Christoph schüttelte, und sie schwiegen wieder und schnitten eifrig weiter.

Zur Mittagszeit wurde eine kurze Schicht gemacht, und die beiden Familien lagerten sich im Kreise, um gemeinschaftlich das ihnen aus der Armbruster'schen Küche herausgesandte Essen einzunehmen, wonach sie die Lese wieder fortsetzten, die ja noch mehrere Tage emsigen Schaffens bedurfte, bis sie mit einer kleinen Festlichkeit im Hause ihren Abschluß fand. Aber auch schon die Einbringung der ersten Fuhre Trauben am Abend hatte etwas gewissermaßen Feierliches, das sich in den frohen Mienen der sie zur Stadt Geleitenden spiegelte, während sie munter plaudernd rechts und links daneben herschritten.

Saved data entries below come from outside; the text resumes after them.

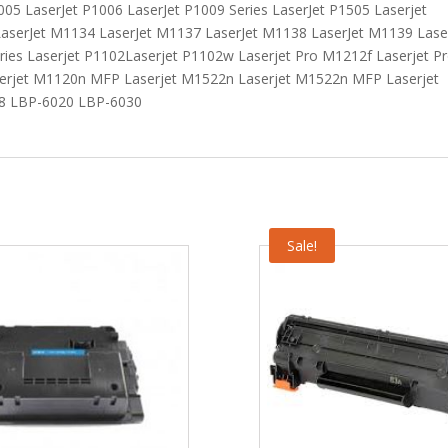
005 LaserJet P1006 LaserJet P1009 Series LaserJet P1505 Laserjet
aserJet M1134 LaserJet M1137 LaserJet M1138 LaserJet M1139 Lase
ies Laserjet P1102Laserjet P1102w Laserjet Pro M1212f Laserjet P
erjet M1120n MFP Laserjet M1522n Laserjet M1522n MFP Laserjet
18 LBP-6020 LBP-6030
Sale!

Ammerie aber, einen Kranz von Rebenlaub ums Haupt geflochten, hatte sich vorn auf den Wagen geschwungen und stand dort als hübsche, züchtig gekleidete Bacchantin, eine der den Triumphzug des Dionysos hochgeschürzt Umschwärmenden, von deren jauchzendem Evoe und ausgelassenen Tänzen das einfache Bauernkind freilich nichts wußte.